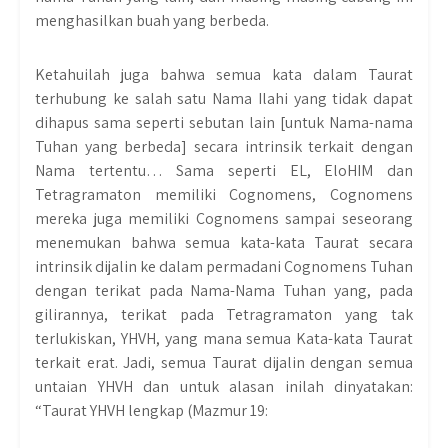
menghasilkan buah yang berbeda.
Ketahuilah juga bahwa semua kata dalam Taurat
terhubung ke salah satu Nama Ilahi yang tidak dapat
dihapus sama seperti sebutan lain [untuk Nama-nama
Tuhan yang berbeda] secara intrinsik terkait dengan
Nama tertentu… Sama seperti EL, EloHIM dan
Tetragramaton memiliki Cognomens, Cognomens
mereka juga memiliki Cognomens sampai seseorang
menemukan bahwa semua kata-kata Taurat secara
intrinsik dijalin ke dalam permadani Cognomens Tuhan
dengan terikat pada Nama-Nama Tuhan yang, pada
gilirannya, terikat pada Tetragramaton yang tak
terlukiskan, YHVH, yang mana semua Kata-kata Taurat
terkait erat. Jadi, semua Taurat dijalin dengan semua
untaian YHVH dan untuk alasan inilah dinyatakan:
“Taurat YHVH lengkap (Mazmur 19:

___

*WHAT IS BEING ASKED:*
Could you print the data exactly as it appears and keep the pictures out?

*REPLY TO THE EXERCISE:*
menghasilkan buah yang berbeda.
Ketahuilah juga bahwa semua kata dalam Taurat
terhubung ke salah satu Nama Ilahi yang tidak dapat
dihapus sama seperti sebutan lain [untuk Nama-nama
Tuhan yang berbeda] secara intrinsik terkait dengan
Nama tertentu… Sama seperti EL, EloHIM dan
Tetragramaton memiliki Cognomens, Cognomens
mereka juga memiliki Cognomens sampai seseorang
menemukan bahwa semua kata-kata Taurat secara
intrinsik dijalin ke dalam permadani Cognomens Tuhan
dengan terikat pada Nama-Nama Tuhan yang, pada
gilirannya, terikat pada Tetragramaton yang tak
terlukiskan, YHVH, yang mana semua Kata-kata Taurat
terkait erat. Jadi, semua Taurat dijalin dengan semua
untaian YHVH dan untuk alasan inilah dinyatakan:
“Taurat YHVH lengkap (Mazmur 19:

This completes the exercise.